Drawing on the concept of care municipalism, this paper aims to develop an understanding of municipally-led care infrastructures and everyday care practices in urban communities with growing care needs. Austerity and market-driven policies have attempted to ‘fix’ the care crisis by shifting responsibility from public institutions to private individuals and informal networks. Türkiye is taken as an example of a country under the influence of the twin forces of neoliberalism and religion, which also supports home care for ideological and political reasons, with growing social inequalities and care needs that are not being met by the national care infrastructure. Indicators such as the relative poverty rate and the poverty risk or social exclusion rate, people living in inadequate housing and having loans other than mortgages are social problems of the country. Under these circumstances, the gap between the demand and supply of formal state care is to some extent filled by municipal care practices, if not by home care, and the recent debate in Türkiye over the kindergartens provided by the Istanbul Metropolitan Municipality shows that there are indeed conflicts between the national and local governments over the issue of care. In order to achieve a more equitable distribution of the care burden among urban residents, this paper argues that further public care infrastructures need to be developed at the municipal level and highlights the possibility of providing everyday care through existing practices of care municipalism in large Turkish cities through the case of childcare.
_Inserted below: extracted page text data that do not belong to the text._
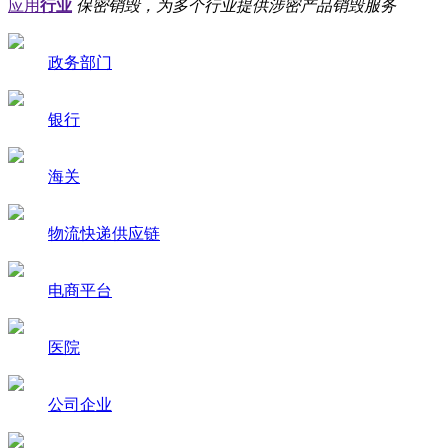
应用
行业
保密销毁，为多个行业提供涉密产品销毁服务
政务部门
银行
海关
物流快递供应链
电商平台
医院
公司企业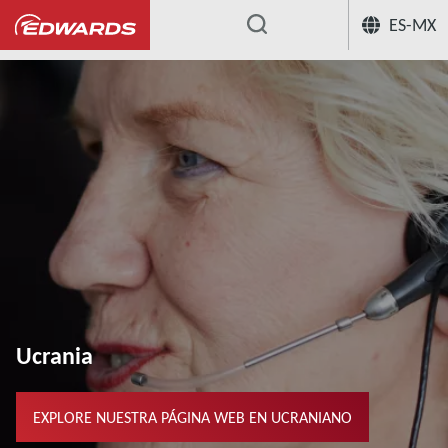
ES-MX
...
Ucrania
EXPLORE NUESTRA PÁGINA WEB EN UCRANIANO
Meriç Kırmızı received her Ph.D. degree from the Graduate School of Human Sciences at Osaka University in 2017. Since spring 2018, she has been working at the Department of Sociology of Ondokuz Mayıs University. She conducted postdoctoral research in urban sociology at the Fondation France-Japon (FFJ) de Ecole des Hautes Etudes en Sciences Sociales (EHESS) and the Graduate School of Humanities and Social Sciences of Saitama University.
Tuğçe Şanlı is an Assistant Professor in the Faculty of Architecture at Ondokuz Mayıs University in Türkiye.
Güven Soner is a Research Assistant, Ph.D. in Health Sciences at Ondokuz Mayıs University in Türkiye.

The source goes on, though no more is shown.